For our project, we did a paired test of 0.5×0.5m quadrats in nearby (~10m apart) shade and gap habitats and measured the number of woody seedlings, type and proportion of damage (herbivory, pathogen, or none), and the general classification of the size of the gap (small, medium, large). For the data analysis, we did a paired t-test and a two-way ANOVA. The paired t-test was used to measure the difference between the mean of the two groups and because we used the same time to measure control (shade) vs treatment (gap). The two-way ANOVA was then used to test for the two factors (shade vs gap) and damage type (damaged vs undamaged).

4.PNG

Results:

  1. Studying the density of the seedlings indicated that there was not a statistically significant difference in the density of seedlings between the habitat types (p=0.4646).
  2. Studying the damaged vs undamaged seedlings indicated that there is no interaction between habitat type (shade vs gap) and seedling status (damaged vs undamaged) (p=0.8850).
  3. Studying the damaged vs undamaged seedlings indicated that there were more damaged seedlings than undamaged seedlings in both the shade and in the gap habitats, which is to be expected and has been observed as a general trend in tropical forests.
  4. Studying the damage type on the seedlings indicated that there is no interaction between the habitat type (shade vs gap) and seedling status (damage from herbivory vs pathogen) (p=0.6530).
  5. Contrary to our hypothesis, herbivory was the dominant form of damage in both habitat types. There was not a statistically significant difference in the type of damage between the two habitats.

Conclusions:

  • There was not a significant difference in the density of seedlings between the habitat types
  • In the gap and shaded environments, it appears that the seedlings were affected in the same proportion
  • Overall, herbivory is the dominant form of damage in both habitat types
  • Fail to reject our null hypothesis of no association between habitat type and damage
    • No statistically significant difference in damage was observed between the two microhabitats observed

Reflecting on our experiment, we discussed the potential sampling errors and what we would do to improve the experiment if we were doing it all over again. It was a great experience and we learned a lot from doing these small projects! In conclusion, I am really glad that the ‘group projects’ component was added into the course (they had not done this is the past few years). It forced us to come up with a question, figure out how to conduct an experiment to study that question, to physically go out and collect the data, and how to then analyze the data that was collected, all in an incredibly short time frame. Granted, it came with some complications along the way and we occasionally bickered and butt heads about how to do our experiment, but it was a fantastic experience overall.

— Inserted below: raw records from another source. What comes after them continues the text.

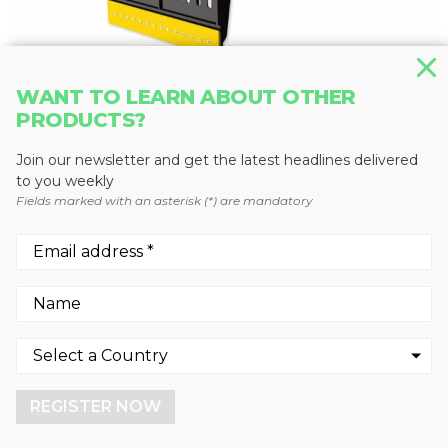
WANT TO LEARN ABOUT OTHER
PRODUCTS?
GRAPPLES
MB-G1500
Join our newsletter and get the latest headlines delivered
MB Crusher
to you weekly
Fields marked with an asterisk (*) are mandatory
We use cookies to enhance your experience.
By continuing to visit this site you agree to our use of
cookies.
REGISTER NOW
More info
GOT IT!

Plus, I really enjoyed hearing what the other two groups did and to see how they tackled their research projects. I am excited to see how things go for the second set of group projects while we’re out at Bocas del Toro at the end of the course!


Sources:

  • Augspurger, C.K. & Kelly, C.K. Oecologia (1984) 61: 211. doi:10.1007/BF00396763
  • Coley, P.D. & Barone, J.A. Annu Rev (1996) 27:1-623. doi:10.1146/annurev.ecolsys.27.1.305
  • Scholthof, K.B.G. Nature (2007) 5:152-156. doi:10.1038/nrmicro1596
  • Myster, R.W. Forest Ecol Manag (2002) 169:3:231-242. doi:10.1016/S0378-1127(01)00757-5
  • Herz, H., Beyschlag, W., & Holldobler, B. Biotropica (2007) 39:482-488. doi:10.1111/j.1744-7429.2007.00284.x.